Strategic Emphasis

A company should not only be viewed as a portfolio of products or services but also as a portfolio of core competencies.

A company that does not analyse itself and its competitors in terms of core competencies is subject to certain risks.

These risks include:

1.    Opportunities for growth will be needlessly reduced.

2.    Competencies may be imprisoned and under leveraged. This occurs when a new opportunity is identified but the core competencies needed for the opportunity lie within a different business unit and there is no way to position these competent people into the new opportunity area, for example

3.    Competencies may become weak and fragmented when a company forms divisions and breaks up into smaller business units.

4.    The lack of a core competence viewpoint can desensitise a company to its growing reliance on outside suppliers of core products. Companies who rely on external competencies instead of building them themselves may move towards a dangerous shortcut to competitiveness.

5.    Companies that focus solely on the end products may fail to invest adequately in new core competencies that would increase growth into the future – in the words of Hamel “Tomorrow’s growth depends on today’s competence building”

6.    If a company fails to understand the core competence basis for competition, other competitors who rely on competencies developed in other end markets, may enter the market.

7.    Companies who are insensitive to the issues of core competencies may unintentionally abandon valuable skills when they divest an under performing business.

3. The Approach

One of the "trade secrets" of top strategic management is uniting a company's technological, production, and marketing know-how into competencies that improve its competitiveness.

A core competence is a bundle of skills and technologies that enables a company to provide a particular benefit to customers. It is something a company does especially well in comparison to its competitors.

It is easier to build competitive advantages when a firm has a core competence in an area important to market success, when rivals do not have offsetting competencies, and when it is costly and time-consuming for rivals to match the competence. Core competencies are therefore valuable competitive assets.

There are many examples of core competencies including the following:

img00002.gif  Manufacturing excellence

img00003.gif  Exceptional quality control

img00004.gif  The ability to provide better service

img00005.gif  More know-how in low-cost manufacturing

img00006.gif  Superior design capability

img00007.gif  Unique ability to pick out good retail locations

img00008.gif  Innovativeness in developing new products

img00009.gif  Better skill in merchandising and product display

img00010.gif  Mastery of an important technology

img00011.gif  A strong understanding of customer needs and tastes

img00012.gif  An unusually effective sales force

img00013.gif  Exceptional skill in working with customers on new applications and uses of the product

img00014.gif  Expertise in putting together multiple technologies to create families of new products

 

Core competence addresses the collective learning of an organization and it is not a particular skill, but could be made up of many different skills within the organisation.

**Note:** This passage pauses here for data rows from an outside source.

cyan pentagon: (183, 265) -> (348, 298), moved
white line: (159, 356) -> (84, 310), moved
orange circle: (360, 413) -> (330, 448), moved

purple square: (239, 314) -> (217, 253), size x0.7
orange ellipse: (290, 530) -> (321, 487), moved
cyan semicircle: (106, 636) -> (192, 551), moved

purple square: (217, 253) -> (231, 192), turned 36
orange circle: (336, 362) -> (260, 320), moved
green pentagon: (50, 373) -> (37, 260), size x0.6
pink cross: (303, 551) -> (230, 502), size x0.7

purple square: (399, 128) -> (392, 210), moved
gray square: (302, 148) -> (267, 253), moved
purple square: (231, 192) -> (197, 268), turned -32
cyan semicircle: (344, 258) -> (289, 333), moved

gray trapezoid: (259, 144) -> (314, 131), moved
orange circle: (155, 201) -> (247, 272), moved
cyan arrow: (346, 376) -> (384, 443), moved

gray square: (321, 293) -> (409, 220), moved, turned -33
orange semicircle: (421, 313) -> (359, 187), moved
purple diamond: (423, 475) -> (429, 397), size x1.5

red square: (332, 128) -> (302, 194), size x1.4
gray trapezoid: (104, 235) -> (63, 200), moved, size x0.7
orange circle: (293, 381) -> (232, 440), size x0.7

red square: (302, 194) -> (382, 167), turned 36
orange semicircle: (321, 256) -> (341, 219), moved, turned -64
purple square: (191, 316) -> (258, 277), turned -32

Prahalad and Hamel, introduced the concept and said three tests can be applied to determine a core competency:

1.    A core competence provides potential access to a wide variety of markets

2.    A core competence should make a significant contribution to the perceived customer benefits of the end product

3.    Finally, a core competence should be difficult for competitors to imitate

For the core competence to be entrenched in an organisation, the entire management team must understand the concept and participate in key competence management tasks (Hamel 1994)

Identifying Existing Core Competencies – competencies must be separated from the products and services that they are embedded in.

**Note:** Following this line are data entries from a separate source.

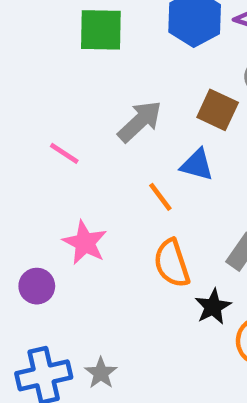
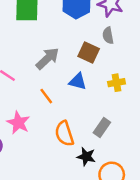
orange line: (160, 197) -> (46, 96), moved
black star: (213, 307) -> (86, 157), turned -30

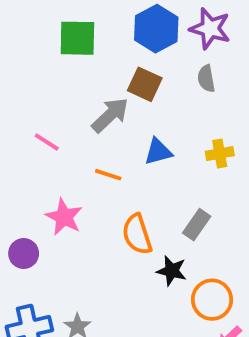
brown square: (89, 52) -> (145, 84), moved
blue triangle: (78, 81) -> (158, 152), turned -30
orange line: (46, 96) -> (108, 175), turned -35

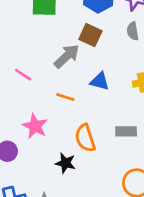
blue triangle: (158, 152) -> (100, 81), turned 30
gray rectangle: (197, 225) -> (126, 131), turned 54
black star: (172, 271) -> (65, 163), moved

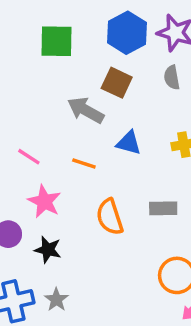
gray arrow: (67, 56) -> (86, 110), turned -108
pink line: (23, 75) -> (29, 157), moved
black star: (65, 163) -> (48, 250), moved

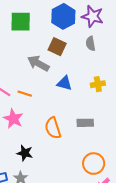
orange line: (84, 164) -> (25, 94), moved
black star: (48, 250) -> (25, 153), moved

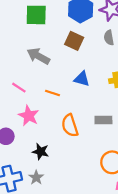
gray arrow: (38, 63) -> (38, 56), moved
orange line: (25, 94) -> (52, 93), moved

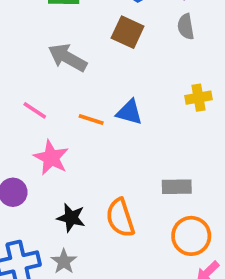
blue triangle: (82, 79) -> (129, 112), moved
gray rectangle: (103, 120) -> (177, 187), moved
orange semicircle: (70, 125) -> (120, 218), moved

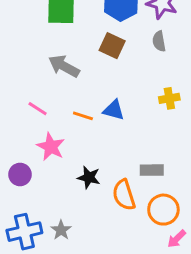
black star: (71, 218) -> (89, 177), moved
orange semicircle: (120, 218) -> (124, 195), moved

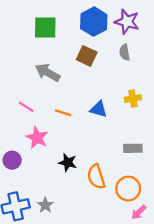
blue triangle: (114, 110) -> (99, 109), moved
gray rectangle: (152, 170) -> (133, 148), moved

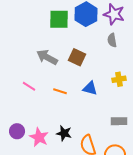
green square: (45, 28) -> (59, 19), moved
brown square: (87, 56) -> (77, 57), moved
pink star: (37, 138) -> (39, 137), moved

Core must be distinguished from non-core and must be clustered in a meaningful way and there must be a shared understanding among general management. This process must be carried out by a group of managers and not just one group of personnel, such as the technical group.

Assets and infrastructure do not fall under core competencies. There must be an understanding of the skills underlying the competencies and an inventory of the people possessing the competencies must be recorded.

Establishing the Core Competence Acquisition Agenda – the competence-product matrix developed by Hamel and Prahalad is used in this step to distinguish between existing and new competencies, and between existing and new product-markets. This will be discussed in detail later.

Act on the Positioning on the Competence Product Matrix – this entails building new competencies, deploying existing competencies and protecting and defending existing competencies as core competencies can be lost in many ways. E.g. through lack of funding, divisionalisation, inadvertently given to alliance partners, lost when an under performing business is divested.